Monday 5 March 2012

The Dreaded Green-Eyed Monster

Well the couple S and I were friends with have also broken up now over the issue of poly.
Talking to her is so similar to  conversation with S, if I closed my eyes I could almost imagine it was him and not her. In fact I can almost predict what the next thing she'll say will be.
Is this a coincidence? I'm really not sure. It's a little of the chicken and egg situation, she's been used to having several lovers at the same time until she met J, then they both took a decision to be monogamous.
Since befriending S her desire to have multiple sexual relationships has resufaced, but would it have anyway?
I do know it made me even more grateful for what I'm building with St.
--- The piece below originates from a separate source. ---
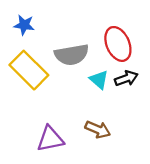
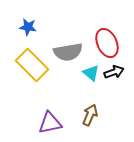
brown arrow: (98, 129) -> (90, 115), turned -90

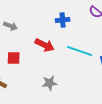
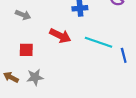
gray star: (50, 83) -> (35, 77), moved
Yes we may wish to include another partner at some point in the future, but at the moment he has no wish to share the time we manage together as he says there's too little of it.
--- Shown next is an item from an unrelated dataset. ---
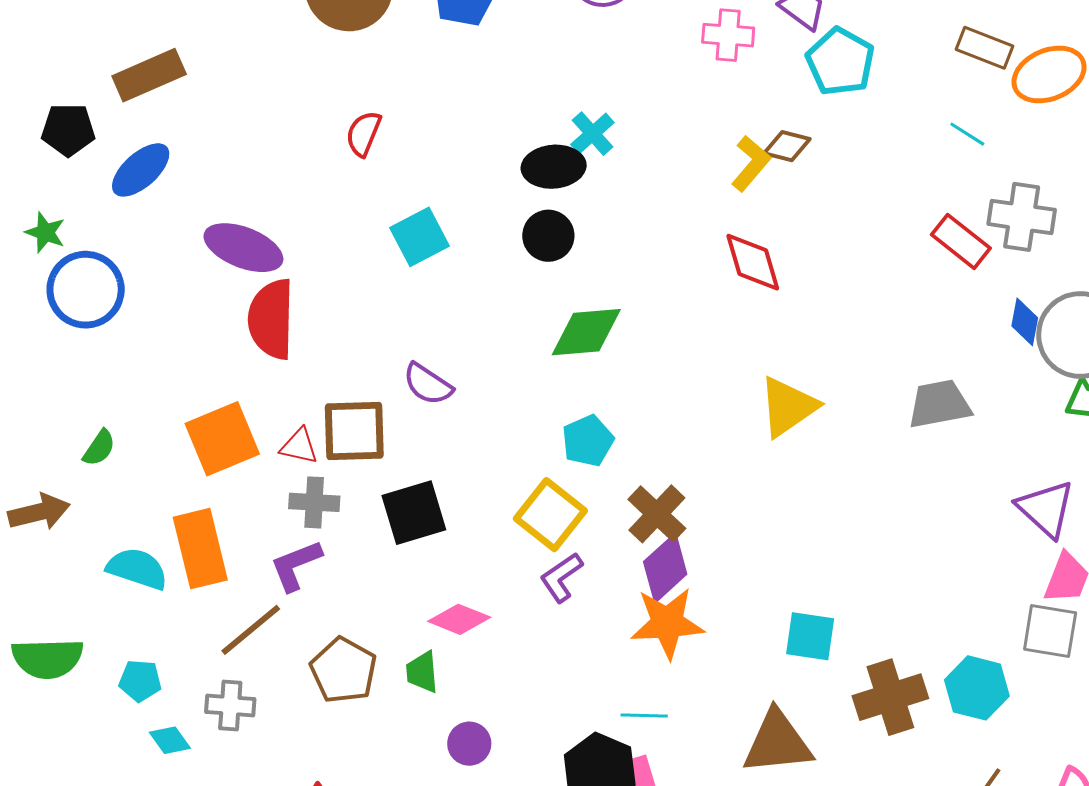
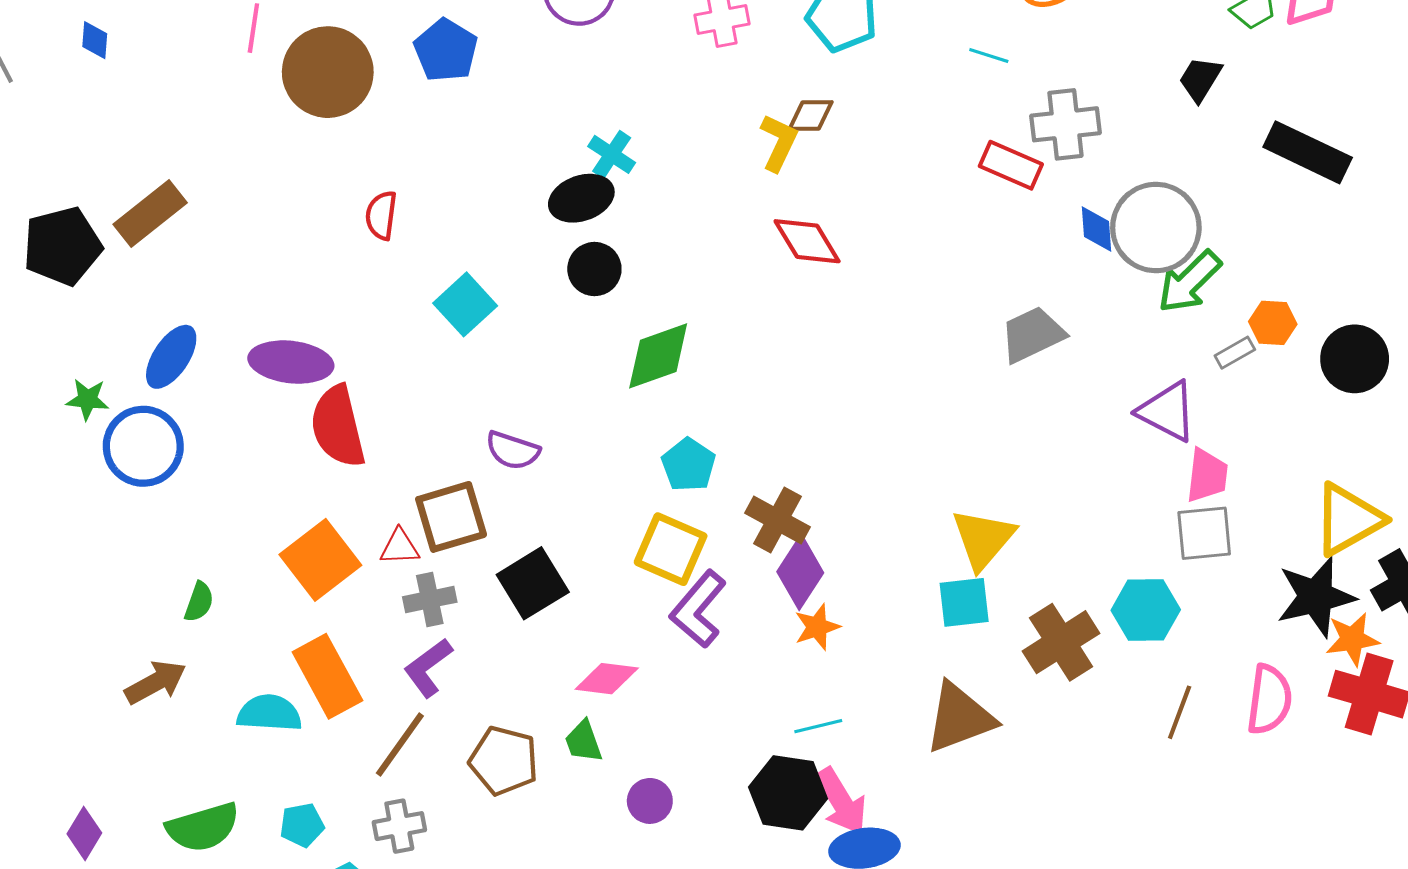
black pentagon: (68, 130) -> (62, 246), moved, size x1.4
blue ellipse: (141, 170) -> (171, 357), moved
yellow triangle: (788, 407) -> (983, 539), moved
purple L-shape: (561, 577) -> (698, 609), size x1.4
orange star: (667, 623) -> (817, 627), size x0.6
Posting online to show my appreciation sparked off a major rant from S and I found myself blocked and deleted from every network we had contact on.
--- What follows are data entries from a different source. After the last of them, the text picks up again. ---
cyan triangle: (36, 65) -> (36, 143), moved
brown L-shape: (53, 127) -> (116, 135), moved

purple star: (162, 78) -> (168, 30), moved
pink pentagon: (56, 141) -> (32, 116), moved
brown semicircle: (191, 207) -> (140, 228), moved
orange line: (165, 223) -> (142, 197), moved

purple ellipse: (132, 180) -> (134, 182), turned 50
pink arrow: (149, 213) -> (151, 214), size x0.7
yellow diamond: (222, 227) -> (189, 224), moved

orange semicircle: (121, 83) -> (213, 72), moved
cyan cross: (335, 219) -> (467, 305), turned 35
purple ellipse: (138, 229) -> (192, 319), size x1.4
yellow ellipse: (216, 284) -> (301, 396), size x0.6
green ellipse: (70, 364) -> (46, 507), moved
Amazing that someone preaching multiple partners can have the worst jealousy issues of anyone I've ever been involved with and it wasn't me looking for other partners.
The greeneyed monster is a tough enemy to fight for anyone. For someone with major security issues who (in my opinion), compounds those by opening up their relationship in such a way, is really going to struggle.
Jealousy was something I'd never experienced until a couple of years ago. I'd always believed if someone wants to be with you, they will. Nothing you do can really influence that, not really.
After Sophia died though it was almost as though everything I'd ever thought was me was ripped away, thrown back together in a different way never to be the same again.
Jealousy stems from insecurity and what rocks your world more than having your soulmate commit suicide.
In that case it wasn't that she didn't want to be with me, she just couldn't live with the amount of emotional pain she was in because of her being denied contact with the children.
So no matter how much someone wants to be with you, sometimes they just can't be.
I did feel jealous about S having other lovers, but I managed to work through the earlier difficulties. Maybe I would've managed to work through the latter one, but it was just too big a hurdle too soon in the relationship and in many respects it was as though how I felt didn't matter enough for him to slow down. In his own words he was riding the crest of a wave and loving every moment.
The irony of him denying his issues with jealousy and twisting everything so I felt to blame never escaped me though.



"The most powerful sexual organ in the body is our brain, open your mind and allow your fantasies free reign, mutual pleasure between consenting adults is a wonderful thing."